> **What the task requires**
Once you reach the line with "Verleihgewerbe" below, copy each line exactly, stopping after the line with "podrás configurar el sistema, que solo está", and skip any pictures.

Top of Dataset excerpts

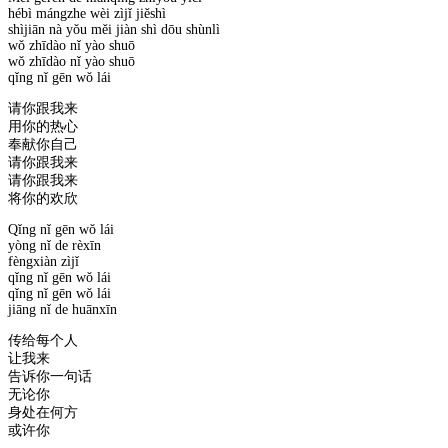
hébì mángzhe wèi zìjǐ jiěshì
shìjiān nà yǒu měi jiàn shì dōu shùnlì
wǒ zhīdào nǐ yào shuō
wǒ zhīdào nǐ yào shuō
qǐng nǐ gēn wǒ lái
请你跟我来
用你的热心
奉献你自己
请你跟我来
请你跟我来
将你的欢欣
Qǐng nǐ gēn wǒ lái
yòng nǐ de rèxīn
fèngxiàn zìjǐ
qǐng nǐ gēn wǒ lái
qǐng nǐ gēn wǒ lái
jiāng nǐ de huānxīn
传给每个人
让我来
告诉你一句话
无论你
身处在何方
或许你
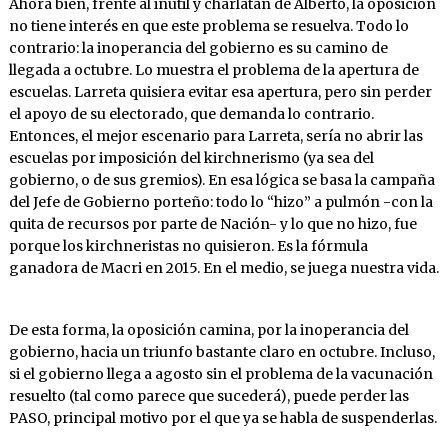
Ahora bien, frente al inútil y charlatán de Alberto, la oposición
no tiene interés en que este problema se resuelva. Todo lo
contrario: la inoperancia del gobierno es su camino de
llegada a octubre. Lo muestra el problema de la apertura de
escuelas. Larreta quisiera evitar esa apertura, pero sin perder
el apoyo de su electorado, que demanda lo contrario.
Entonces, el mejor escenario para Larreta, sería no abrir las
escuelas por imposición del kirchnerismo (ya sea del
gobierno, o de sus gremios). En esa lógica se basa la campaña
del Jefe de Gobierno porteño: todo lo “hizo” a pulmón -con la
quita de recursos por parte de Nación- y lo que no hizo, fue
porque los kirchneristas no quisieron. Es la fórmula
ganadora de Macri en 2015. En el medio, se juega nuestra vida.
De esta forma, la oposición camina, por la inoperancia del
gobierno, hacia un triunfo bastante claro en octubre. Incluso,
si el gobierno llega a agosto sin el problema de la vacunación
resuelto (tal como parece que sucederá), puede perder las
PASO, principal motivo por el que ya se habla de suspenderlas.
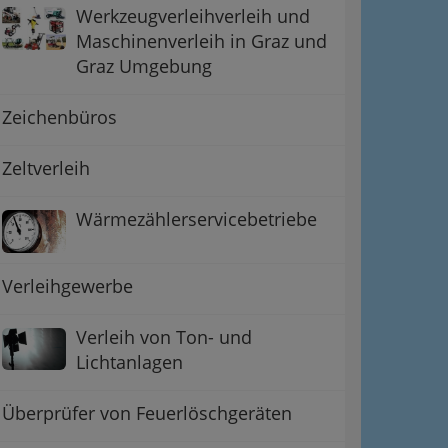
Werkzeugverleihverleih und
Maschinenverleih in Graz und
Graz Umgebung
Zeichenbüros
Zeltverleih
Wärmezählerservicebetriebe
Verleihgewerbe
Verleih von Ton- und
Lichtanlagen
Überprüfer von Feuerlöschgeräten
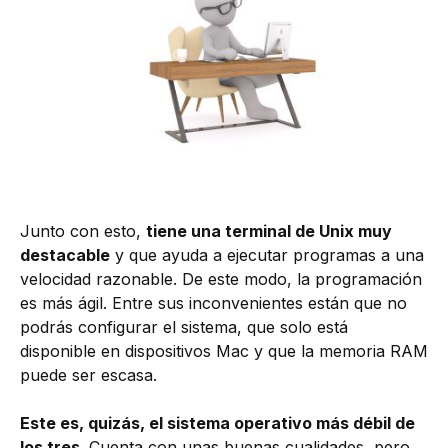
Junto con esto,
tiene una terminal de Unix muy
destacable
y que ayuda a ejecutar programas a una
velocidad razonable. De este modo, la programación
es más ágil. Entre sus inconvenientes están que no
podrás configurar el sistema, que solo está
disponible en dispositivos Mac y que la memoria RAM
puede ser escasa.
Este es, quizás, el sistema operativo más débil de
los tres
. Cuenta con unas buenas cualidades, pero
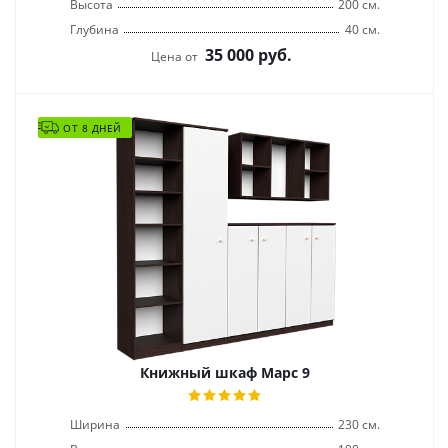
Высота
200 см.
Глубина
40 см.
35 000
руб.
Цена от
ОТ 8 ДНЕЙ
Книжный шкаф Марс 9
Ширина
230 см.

Bottom of Dataset excerpts
Top of Dataset excerpts

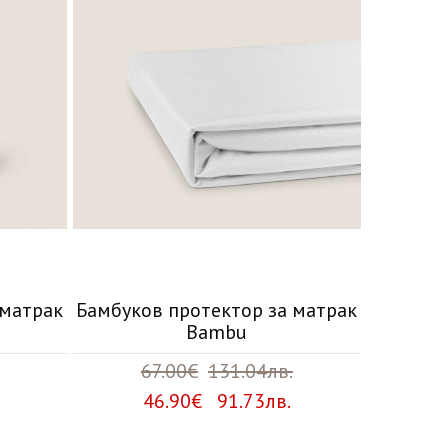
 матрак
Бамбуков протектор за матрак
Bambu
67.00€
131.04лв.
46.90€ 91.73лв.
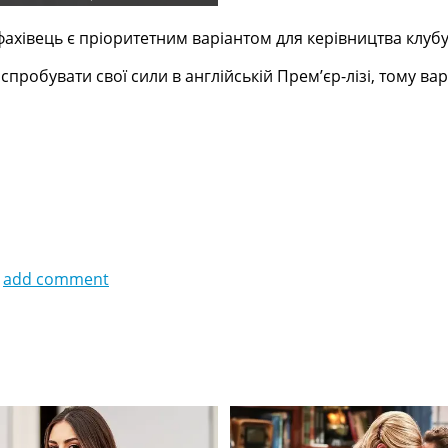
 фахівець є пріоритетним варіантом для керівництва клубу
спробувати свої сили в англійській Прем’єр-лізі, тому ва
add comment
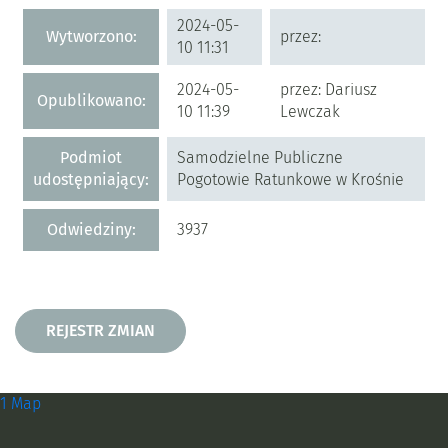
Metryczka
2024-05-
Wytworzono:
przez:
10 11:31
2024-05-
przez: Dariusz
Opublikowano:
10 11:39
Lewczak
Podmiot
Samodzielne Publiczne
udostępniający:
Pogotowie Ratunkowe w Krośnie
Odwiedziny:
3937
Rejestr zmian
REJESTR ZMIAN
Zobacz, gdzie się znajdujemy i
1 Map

Bottom of Dataset excerpts

> **Result below**
Verleihgewerbe
Verleih von Ton- und
Lichtanlagen
Überprüfer von Feuerlöschgeräten
Junto con esto,
tiene una terminal de Unix muy
destacable
y que ayuda a ejecutar programas a una
velocidad razonable. De este modo, la programación
es más ágil. Entre sus inconvenientes están que no
podrás configurar el sistema, que solo está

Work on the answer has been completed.